In the distance, I can eventually make out a tiny village. The houses are made up of cow dung, mud, homemade cement, sticks, and stones. 
As our car comes to a stop, silhouettes of children against the harsh sun start appearing. 
Tentative and bashfully, they slowly make their way over to us. They exchange a lot of frowns, slight head tilts, various eye movements, and very few words in Hindi, – a full conversation between each other about the newcomers.
Finally, an older boy breaks the ice and offers me a smile. I reciprocate it, and suddenly we aren’t “strangers” anymore. He burst into laughter and the rest of the younger children follow. Some of them extend handshakes while other hands begin to touch my arms and blond hair – not gonna lie, there is definitely some innocent hair tugging. I’m guessing they aren’t very used to seeing such skin tones and hair colour. 

 

After a while, the kids start holding out their hands – a very common hand gesture you sadly get used to when traveling through India. Most of the time it’s the beggars’ pose, begging for food or money. In this case tho, the kids wanted pens. 
(I paraphrase)
– “Pens?” I ask my local driver, Jeet. “Why pens?”
– “Yes Satya-ji, pens.” – Jeet answers in the Indian accent I have come to love so much. – “The kite festival is next week, and all the children are preparing for it. Making their own kites from whatever old cloth, plastic, and string they can find. The string which is attached to the kite is then wrapped around these pens, for flying control.”
Unfortunately, I was unaware of this and was only able to give out a few pens. 

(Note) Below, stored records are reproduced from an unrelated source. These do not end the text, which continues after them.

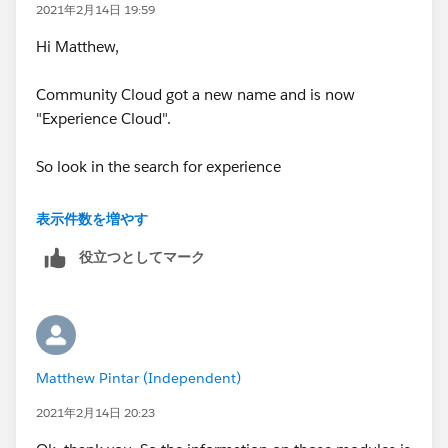
2021年2月14日 19:59
Hi Matthew,
Community Cloud got a new name and is now
"Experience Cloud".
So look in the search for experience
Khoi
表示件数を増やす
役立つとしてマーク
Matthew Pintar (Independent)
2021年2月14日 20:23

So if you are ever traveling through India, my advice to you; stack up on pens – you will make a child’s day 🙂
The people you encounter in the remote villages are those of the most welcoming, sharing, and selfless. I have been invited into multiple homes for chai, dhal, and roti. Offered by families made up of 10+ members, who barely have enough to feed their own, but never hesitate to invite you in for a quick bite. 
The mama’s of these families always insist on one more bite or one more cup of tea.
I always find it hard to take what is offered, because I know it could potentially mean a smaller portion of food for someone else that evening. But of course, you don’t want to be rude. And it’s hard to resist such a warm invitation.